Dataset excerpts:

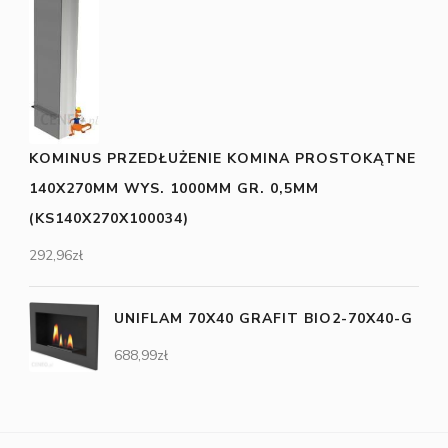
KOMINUS PRZEDŁUŻENIE KOMINA PROSTOKĄTNE
140X270MM WYS. 1000MM GR. 0,5MM
(KS140X270X100034)
292,96
zł
UNIFLAM 70X40 GRAFIT BIO2-70X40-G
688,99
zł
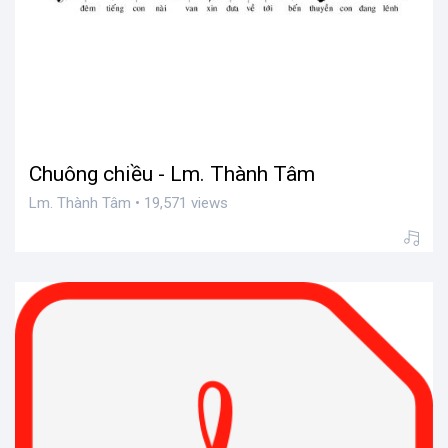
Chuông chiều - Lm. Thành Tâm
Lm. Thành Tâm • 19,571 views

**Assigned task:** Copy the entries exactly. Leave out the images.

**Response to this task:**
KOMINUS PRZEDŁUŻENIE KOMINA PROSTOKĄTNE
140X270MM WYS. 1000MM GR. 0,5MM
(KS140X270X100034)
292,96
zł
UNIFLAM 70X40 GRAFIT BIO2-70X40-G
688,99
zł
Chuông chiều - Lm. Thành Tâm
Lm. Thành Tâm • 19,571 views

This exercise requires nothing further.